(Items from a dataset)
BEGIN

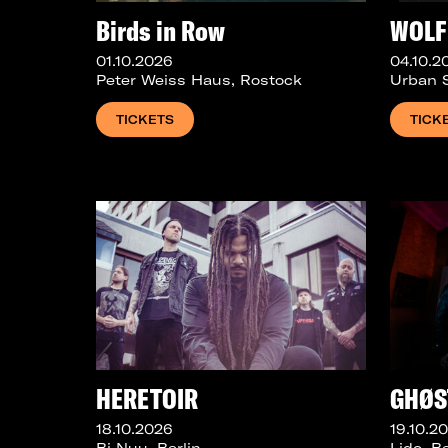
Birds in Row
WOLF
01.10.2026
04.10.2
Peter Weiss Haus, Rostock
Urban S
TICKETS
TICK
HERETOIR
GHØS
18.10.2026
19.10.2
Bi Nuu, Berlin
Lido, Be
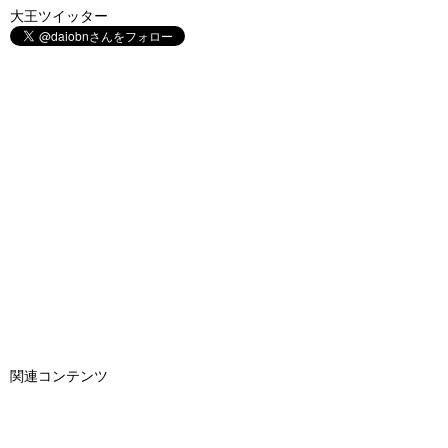
大王ツイッター
関連コンテンツ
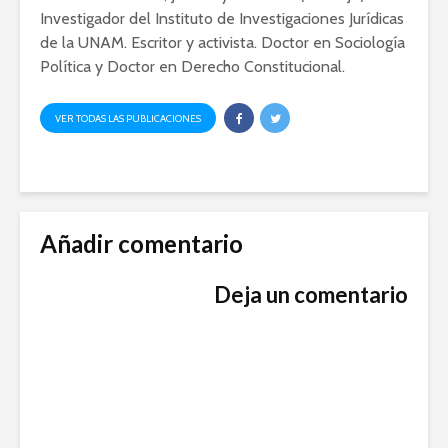
Investigador del Instituto de Investigaciones Jurídicas
de la UNAM. Escritor y activista. Doctor en Sociología
Política y Doctor en Derecho Constitucional.
VER TODAS LAS PUBLICACIONES
Añadir comentario
Deja un comentario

END

**Exercise objective:** Only the last part of the entries above is needed: please copy the line with "Investigador del Instituto" and each line after it exactly.

**Exercise solution:**
Investigador del Instituto de Investigaciones Jurídicas
de la UNAM. Escritor y activista. Doctor en Sociología
Política y Doctor en Derecho Constitucional.
VER TODAS LAS PUBLICACIONES
Añadir comentario
Deja un comentario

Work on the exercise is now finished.